Once-mighty Detroit has billions of dollars in unfunded pension and other liabilities. The city admits it isn't paying its bills on time.
The population is barely a third of what it once was. Throughout the last decade, it declined by an average of 24,000 a year, as those who wanted a better life headed for the exits.
Those who are left are largely poor and unskilled. Nearly half the adults are functionally illiterate. Mayor Dave Bing estimated last spring that the true unemployment rate is "40 to 45 percent." More and more experts think a state-appointed emergency manager is close to inevitable. City officials, however, swear that they can and will solve Detroit's problems on their own.
But does that mean that Motown's City Council members are willing to give up some of their cushy perks, including vast office expenses, city cars, cellphones and free parking?
Not on your life.
They think they've sacrificed enough. When one of their number proposed they set a good example, the suggestion was indignantly voted down. "Let us not engage in a race to the bottom," intoned Councilman Ken Cockrel, who served as acting mayor for eight months after Kwame Kilpatrick went to jail.
The proposed cuts were "excessive," snorted another council member, Charles Pugh, a former TV anchor who has a long history of personal financial problems.
Last week, council President Pro Tem Gary Brown thought the nine-member council should cut their expenses, since massive layoffs of city workers are inevitable.
Besides, Detroit's City Council is one of the most expensive in the nation. So he formally proposed council members voluntarily cut their own budgets by 30 percent.
Despite an earlier modest cut, Detroit's nine council members are still among the best paid in the nation. Each makes $73,181 except Pugh, the council president, who gets $76,911.
The real expense, however is in their large office budgets. Each council member gets more than $700,000 a year to hire employees and set up an office.
With the city facing financial catastrophe, Brown, a former policeman and the president pro tem, suggested his colleagues would do well to significantly cut their own budgets.
Unions that represent city workers are also being asked to take massive health care cuts, and there's a separate proposal to cut the mayor's budget by a third. So Councilman Brown reasoned that he and his colleagues should share in the sacrifice.

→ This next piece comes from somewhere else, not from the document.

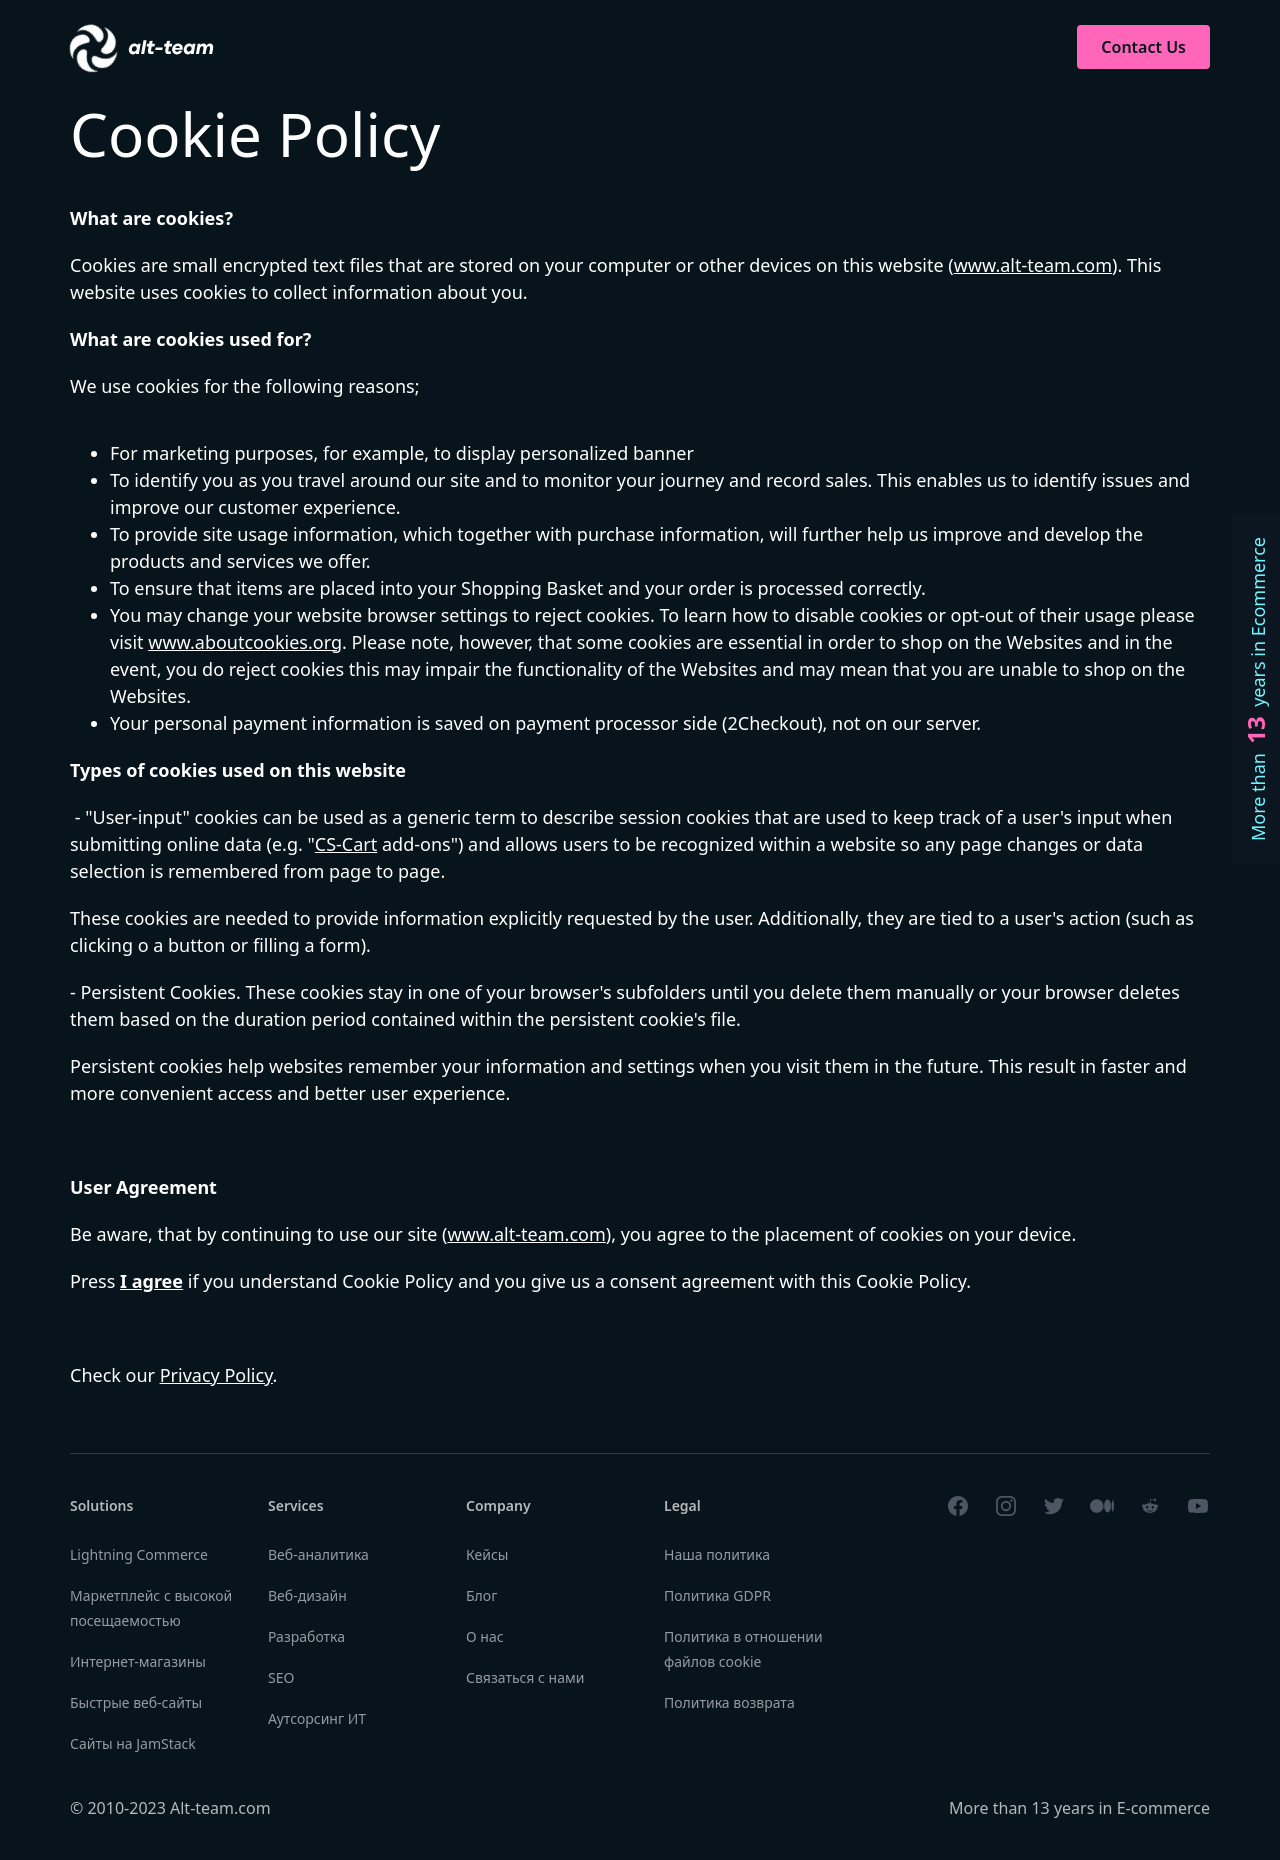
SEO (281, 1677)
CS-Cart (346, 844)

Longtime member JoAnn Watson supported him. But nobody else did. To an outsider, this might seem hard to believe.
City Council may be on the point of losing all their power and relevance. The governor has begun a preliminary financial review of the city's books, something that is seen as a likely first step toward an emergency manager. The cuts Brown suggested wouldn't save the city vast sums -- $4 million or so.
But they would be sending a signal that they were putting their money where their mouths are. Just days before, Pugh had defiantly posted, "WE DON'T NEED AN EMERGENCY MANAGER," in all capital letters, on his Facebook page.
"Detroit needs to be run by Detroiters," Mayor Bing said at a press conference earlier this month, with members of the city council and city union leaders huddled around him.
Well, in all probability, an emergency manager is going to come, and if council is unable or unwilling to understand shared sacrifice now, they almost certainly will then.
Odds are that any emergency manager will cut or eliminate their salaries, get rid of their cars and possibly their well-appointed staffs. Plus losing any ability to determine how money is spent.
This might have happened no matter what they did.
But it seems clear that by arrogantly refusing to share in the sacrifice they are asking others to make, the Detroit City Council threw away both the moral high ground and any chance the state would take them seriously as potential partners in solving the crisis.
You could even say that their actions amounted to a primal scream of irresponsibility. In effect, they seemed to be telling the governor, "save us from ourselves." And in all probability, he will.